Aujourd’hui, le cyclisme féminin suisse brille sur la scène internationale. Mais cette lumière est l’héritage d’une seule étincelle, allumée dans l’ombre par une adolescente obstinée, Cosette Québatte. La Neuchâteloise a mené un combat contre une époque dans le seul but d’assouvir sa passion pour le cyclisme.
Pour comprendre Cosette Québatte, il faut d’abord comprendre sa passion. Une évidence, presque un sacrement. « J’avais tellement de plaisir à monter sur ce vélo, raconte-t-elle. C’était mon cavalier, j’en ai fait presque un mari. J’étais mariée avec mon vélo. »
Mais dans la Suisse des années 60, ce « mariage » est jugé contre-nature. Le désir de compétition de la jeune Cosette se heurte à un mur de refus systématiques de la part de la Fédération suisse. Pour le journaliste Patrick Testuz, ce blocage n’a rien d’anodin : « Il y aura toujours des propos sexistes et de la misogynie… Le vélo, au départ, comme beaucoup de sports, est un bastion d’hommes. »
Cosette Québatte, la pionnière qui a ouvert la route au cyclisme féminin en Suisse / Cyclisme – Tour de France / 4 min. / aujourd’hui à 08:48
Cosette Québatte ressent cette exclusion comme une profonde injustice. « Pourquoi on nous interdisait? Qu’est-ce que l’on faisait de mal? C’était cette mainmise des hommes… c’était l’époque. Tu ne feras pas, tu ne diras pas, tu feras comme je te dis. » Face à ce qui semble être une impasse, elle accomplit l’acte fondateur de sa carrière et du cyclisme féminin suisse: elle contourne l’autorité nationale et obtient une licence auprès de l’Union Cycliste Internationale. En 1966, elle se présente aux Championnats du monde. La Fédération suisse, furieuse, tente une ultime manœuvre d’intimidation.

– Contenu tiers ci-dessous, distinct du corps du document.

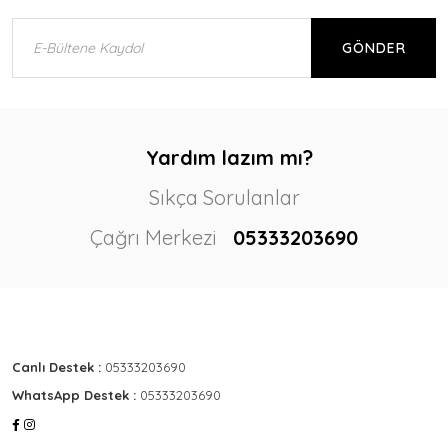
GÖNDER
Yardım lazım mı?
Sıkça Sorulanlar
Çağrı Merkezi
05333203690
Canlı Destek :
05333203690
WhatsApp Destek :
05333203690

« En 66, je voulais quand même représenter mon pays et c’est ma maman qui m’a confectionné mon maillot, détaille Cosette. Lorsque je suis allée chercher mon dossard, la Fédération internationale m’a dit: ‘On a eu la visite de vos compatriotes, ils ont dit: c’est exclu, elle ne prend pas le départ.’ Mais pour nous, c’est en ordre, c’est top! »
Manque de concurrence
Cet épisode est, pour Patrick Testuz, la clé pour comprendre la psychologie de ces pionnières. Il ne s’agissait pas d’un plan de carrière, mais d’une nécessité intérieure. « Je trouve fantastique car elle a assouvi sa passion. Que peut-on espérer de plus dans la vie que d’exercer un sport que l’on aime? On a l’impression que rien ne la décourage. Ces championnes sont toujours partantes. Il n’y a pas d’obstacles, alors qu’il y en a, mais elles ne les vivent pas comme ça. C’est vraiment chouette. Tout est une question de mentalité. Elle ne dit pas: ‘Je veux être une championne’. Elle dit: ‘Je veux être une cycliste’. »

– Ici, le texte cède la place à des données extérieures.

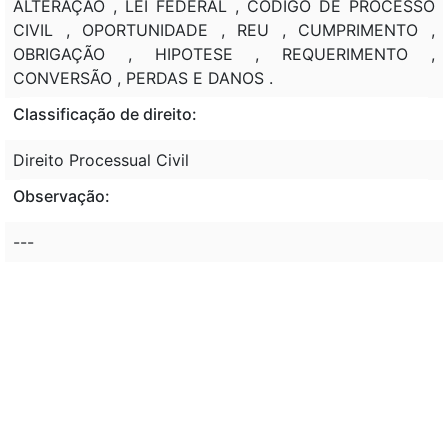
ALTERAÇÃO , LEI FEDERAL , CODIGO DE PROCESSO
CIVIL , OPORTUNIDADE , REU , CUMPRIMENTO ,
OBRIGAÇÃO , HIPOTESE , REQUERIMENTO ,
CONVERSÃO , PERDAS E DANOS .
Classificação de direito:
Direito Processual Civil
Observação:
---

En forçant la porte, Cosette ouvre une brèche. Dès 1967, la Fédération suisse, humiliée, est contrainte de faire volte-face et lui propose une licence officielle. Pourtant, cette victoire a un goût de solitude, une nuance capitale que souligne Patrick Testuz. « On voit bien que ce qui a manqué à Cosette, c’est la concurrence. Si elle avait eu de la concurrence, elle aurait eu une autre carrière. Mais le but n’était pas forcément pour elle de faire une carrière comme on l’entend. »
C’est précisément cette solitude qui rend son rôle encore plus crucial. « Cosette et Marie Maag ont incarné le cyclisme féminin sur route en Suisse. C’est majeur, car il faut donner l’exemple. Les jeunes cyclistes ont besoin de modèles. »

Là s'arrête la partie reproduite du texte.